Calculator inputs
Enter annualized values as percentages except beta. The result section appears above this form after submission.
Example data table
These sample numbers help you test the calculator and understand the output.
| Input | Example value | Sample output impact |
|---|---|---|
| Portfolio return | 14.00% | Drives excess return and most ratios upward. |
| Risk-free rate | 4.00% | Sets the hurdle rate for excess return. |
| Benchmark return | 11.00% | Used in active return and Jensen Alpha. |
| Standard deviation | 12.00% | Produces a sample Sharpe Ratio near 0.8333. |
| Downside deviation | 8.00% | Produces a sample Sortino Ratio near 1.2500. |
| Beta | 1.1000 | Produces a sample Treynor Ratio near 0.0909. |
| Tracking error | 5.00% | Produces a sample Information Ratio near 0.6000. |
| Maximum drawdown | 18.00% | Produces a sample Calmar Ratio near 0.7778. |
| Benchmark volatility | 10.00% | Produces a sample M2 Measure near 12.33%. |
Formula used
Core return measures
Excess Return = Portfolio Return − Risk-Free Rate
Active Return = Portfolio Return − Benchmark Return
Sharpe and Sortino
Sharpe Ratio = (Portfolio Return − Risk-Free Rate) ÷ Standard Deviation
Sortino Ratio = (Portfolio Return − Risk-Free Rate) ÷ Downside Deviation
Benchmark-aware ratios
Treynor Ratio = (Portfolio Return − Risk-Free Rate) ÷ Beta
Jensen Alpha = Portfolio Return − [Risk-Free Rate + Beta × (Benchmark Return − Risk-Free Rate)]

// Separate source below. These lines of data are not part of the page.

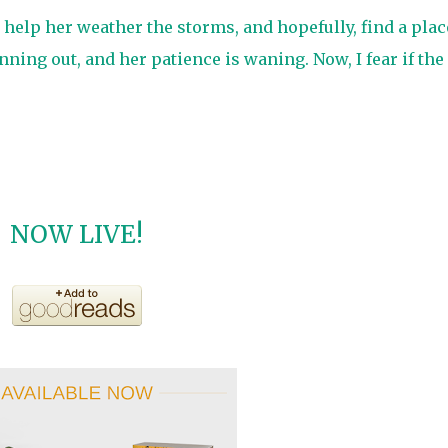
o help her weather the storms, and hopefully, find a plac
nning out, and her patience is waning. Now, I fear if the
NOW LIVE!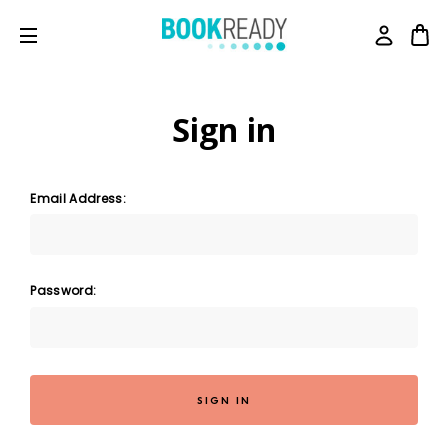
Sign in
Email Address:
Password: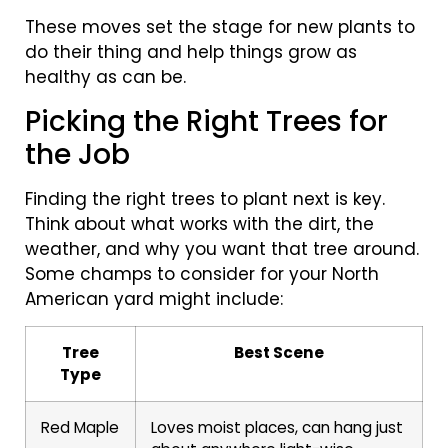
These moves set the stage for new plants to
do their thing and help things grow as
healthy as can be.
Picking the Right Trees for
the Job
Finding the right trees to plant next is key.
Think about what works with the dirt, the
weather, and why you want that tree around.
Some champs to consider for your North
American yard might include:
Tree
Best Scene
Type
Red Maple
Loves moist places, can hang just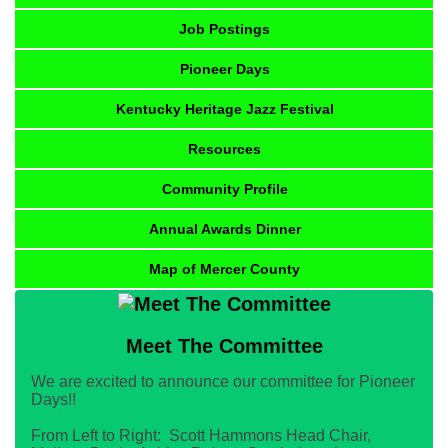
Job Postings
Pioneer Days
Kentucky Heritage Jazz Festival
Resources
Community Profile
Annual Awards Dinner
Map of Mercer County
Meet The Committee
We are excited to announce our committee for Pioneer
Days!!
From Left to Right: Scott Hammons Head Chair,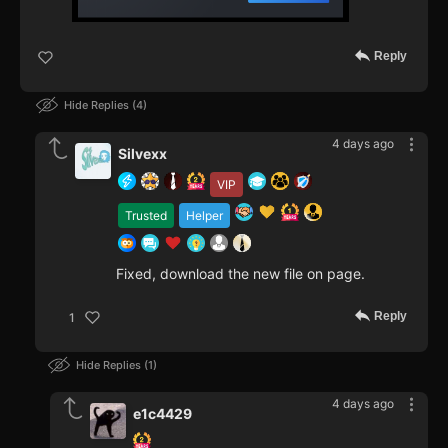
Reply
Hide Replies
4
4 days ago
Silvexx
VIP
Trusted
Helper
Fixed, download the new file on page.
Reply
1
Hide Replies
1
4 days ago
e1c4429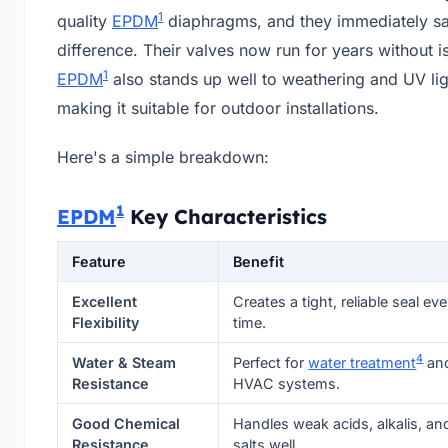
1
quality
EPDM
diaphragms, and they immediately s
difference. Their valves now run for years without i
1
EPDM
also stands up well to weathering and UV lig
making it suitable for outdoor installations.
Here's a simple breakdown:
1
EPDM
Key Characteristics
Feature
Benefit
Excellent
Creates a tight, reliable seal eve
Flexibility
time.
4
Water & Steam
Perfect for
water treatment
an
Resistance
HVAC systems.
Good Chemical
Handles weak acids, alkalis, an
Resistance
salts well.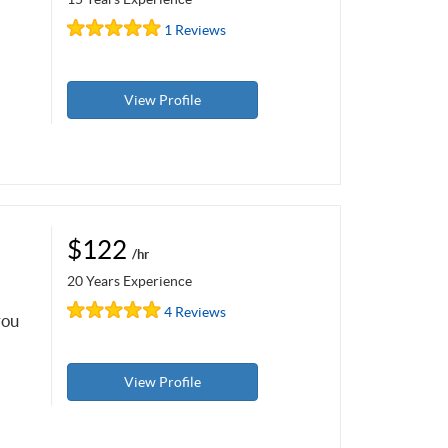
1 Reviews
View Profile
$122
/hr
20 Years Experience
4 Reviews
you
View Profile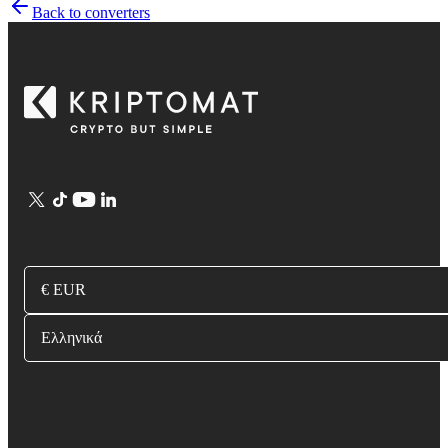
Back to converters
€ EUR
Ελληνικά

Information Ratio = (Portfolio Return − Benchmark Return) ÷ Tracking Error
Drawdown and efficiency measures
M2 Measure = (Sharpe Ratio × Benchmark Volatility) + Risk-Free Rate
Calmar Ratio = Portfolio Return ÷ Maximum Drawdown
Coefficient of Variation = Standard Deviation ÷ |Portfolio Return|
All percentage inputs are converted into decimal form internally before calculation.
How to use this calculator
- Enter a portfolio name for easier report exports.

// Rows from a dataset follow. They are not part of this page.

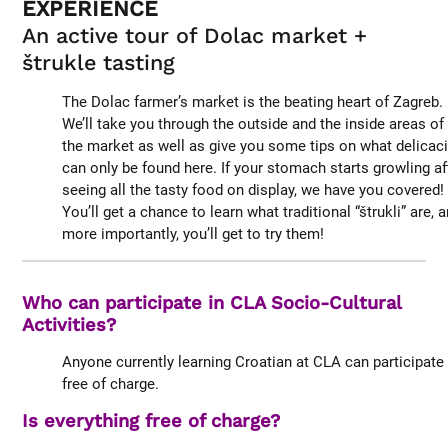
EXPERIENCE
An active tour of Dolac market +
štrukle tasting
The Dolac farmer’s market is the beating heart of Zagreb.
We’ll take you through the outside and the inside areas of
the market as well as give you some tips on what delicac
can only be found here. If your stomach starts growling af
seeing all the tasty food on display, we have you covered!
You’ll get a chance to learn what traditional “štrukli” are, 
more importantly, you’ll get to try them!
Who can participate in CLA Socio-Cultural
Activities?
Anyone currently learning Croatian at CLA can participate
free of charge.
Is everything free of charge?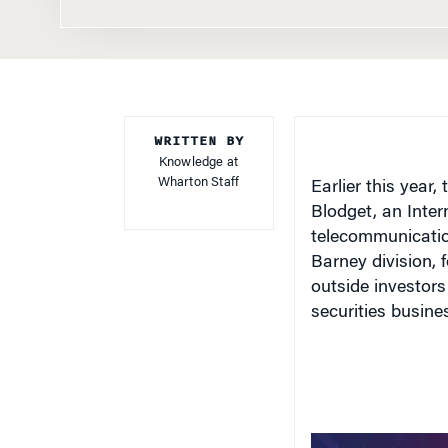
WRITTEN BY
Knowledge at
Wharton Staff
Earlier this year
Blodget, an Inter
telecommunicatio
Barney division, 
outside investors
securities business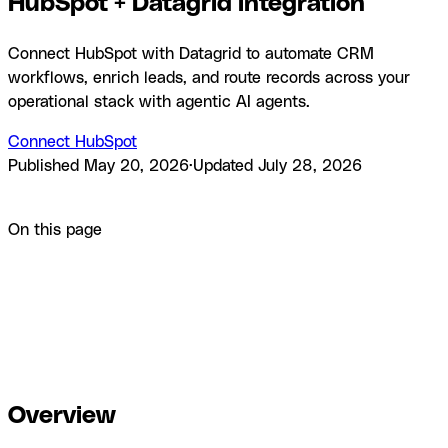
HubSpot + Datagrid integration
Connect HubSpot with Datagrid to automate CRM
workflows, enrich leads, and route records across your
operational stack with agentic AI agents.
Connect HubSpot
Published
May 20, 2026
·
Updated
July 28, 2026
Product
Integrations
HubSpot + Datagrid integration
On this page
Overview
How to integrate HubSpot with Datagrid
Why use
HubSpot with Datagrid
What you can build with HubSpot
Datagrid integration
Resources and
documentation
Frequently asked questions
Similar
integrations
Browse by category
Overview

- Add annual portfolio, benchmark, and risk-free returns.
- Enter risk statistics such as volatility, downside deviation, beta, tracking error, drawdown, and benchmark volatility.
- Click the calculate button to show results above the form.
- Review the ratio cards, score summary, and interpretation notes.
- Use the CSV or PDF buttons to save the result report.
- Press the example button if you want a quick demo dataset.
FAQs
1. What is risk-adjusted return?
Risk-adjusted return shows how much return was earned for the level of risk taken. It helps compare investments that have different volatility, drawdown, or benchmark sensitivity.
2. Why are Sharpe and Sortino both included?
Sharpe uses total volatility, while Sortino uses only downside volatility. Together they show whether all risk is high or whether harmful negative swings are the bigger problem.
3. What does Jensen Alpha tell me?
Jensen Alpha estimates whether the portfolio beat the return expected from its beta. A positive alpha suggests value beyond broad market exposure.
4. Why does the calculator need tracking error?
Tracking error is needed for the Information Ratio. It measures how much active return you generated for each unit of benchmark-relative deviation.
5. When is Calmar Ratio useful?
Calmar Ratio is useful when drawdown control matters, especially for trend, tactical, or absolute-return strategies where large losses can damage capital and behavior.
6. Can beta be negative?
Yes. A negative beta means the portfolio tends to move opposite the benchmark. Treynor and alpha remain informative, but interpretation should be more careful.
7. Should I use monthly or annual figures?
Use one consistent time basis for every input. This page is designed for annualized percentages, so monthly figures should be annualized before entry.
8. Does a high score guarantee future outperformance?
No. The score summarizes current inputs only. It supports comparison and review, but future results still depend on market conditions, diversification, and portfolio decisions.